## Your goal
Your task is to retype every entry exactly, omitting nothing.

## Data
--------------------------------

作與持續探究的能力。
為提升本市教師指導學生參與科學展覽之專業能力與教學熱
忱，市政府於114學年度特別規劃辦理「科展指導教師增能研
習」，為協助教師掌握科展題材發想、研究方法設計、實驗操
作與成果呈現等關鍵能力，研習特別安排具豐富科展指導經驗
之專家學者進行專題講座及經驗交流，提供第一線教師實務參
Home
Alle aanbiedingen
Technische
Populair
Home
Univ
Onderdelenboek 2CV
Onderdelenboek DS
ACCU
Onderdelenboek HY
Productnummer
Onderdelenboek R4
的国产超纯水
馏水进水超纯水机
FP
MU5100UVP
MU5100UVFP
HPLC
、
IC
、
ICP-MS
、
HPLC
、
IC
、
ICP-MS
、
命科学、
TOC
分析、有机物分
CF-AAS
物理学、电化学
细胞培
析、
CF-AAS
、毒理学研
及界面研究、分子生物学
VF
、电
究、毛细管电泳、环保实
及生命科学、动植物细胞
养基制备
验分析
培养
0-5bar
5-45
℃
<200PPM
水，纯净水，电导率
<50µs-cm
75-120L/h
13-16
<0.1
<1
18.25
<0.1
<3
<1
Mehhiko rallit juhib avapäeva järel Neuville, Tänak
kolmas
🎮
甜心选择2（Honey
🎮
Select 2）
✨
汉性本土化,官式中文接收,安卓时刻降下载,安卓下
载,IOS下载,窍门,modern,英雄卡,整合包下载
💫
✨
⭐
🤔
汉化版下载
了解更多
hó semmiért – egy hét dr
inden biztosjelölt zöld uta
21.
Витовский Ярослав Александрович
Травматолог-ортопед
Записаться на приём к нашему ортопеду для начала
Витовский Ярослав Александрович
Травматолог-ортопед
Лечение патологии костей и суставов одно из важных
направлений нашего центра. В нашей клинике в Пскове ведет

--------------------------------

## Result of the exercise
作與持續探究的能力。
為提升本市教師指導學生參與科學展覽之專業能力與教學熱
忱，市政府於114學年度特別規劃辦理「科展指導教師增能研
習」，為協助教師掌握科展題材發想、研究方法設計、實驗操
作與成果呈現等關鍵能力，研習特別安排具豐富科展指導經驗
之專家學者進行專題講座及經驗交流，提供第一線教師實務參
Home
Alle aanbiedingen
Technische
Populair
Home
Univ
Onderdelenboek 2CV
Onderdelenboek DS
ACCU
Onderdelenboek HY
Productnummer
Onderdelenboek R4
的国产超纯水
馏水进水超纯水机
FP
MU5100UVP
MU5100UVFP
HPLC
、
IC
、
ICP-MS
、
HPLC
、
IC
、
ICP-MS
、
命科学、
TOC
分析、有机物分
CF-AAS
物理学、电化学
细胞培
析、
CF-AAS
、毒理学研
及界面研究、分子生物学
VF
、电
究、毛细管电泳、环保实
及生命科学、动植物细胞
养基制备
验分析
培养
0-5bar
5-45
℃
<200PPM
水，纯净水，电导率
<50µs-cm
75-120L/h
13-16
<0.1
<1
18.25
<0.1
<3
<1
Mehhiko rallit juhib avapäeva järel Neuville, Tänak
kolmas
🎮
甜心选择2（Honey
🎮
Select 2）
✨
汉性本土化,官式中文接收,安卓时刻降下载,安卓下
载,IOS下载,窍门,modern,英雄卡,整合包下载
💫
✨
⭐
🤔
汉化版下载
了解更多
hó semmiért – egy hét dr
inden biztosjelölt zöld uta
21.
Витовский Ярослав Александрович
Травматолог-ортопед
Записаться на приём к нашему ортопеду для начала
Витовский Ярослав Александрович
Травматолог-ортопед
Лечение патологии костей и суставов одно из важных
направлений нашего центра. В нашей клинике в Пскове ведет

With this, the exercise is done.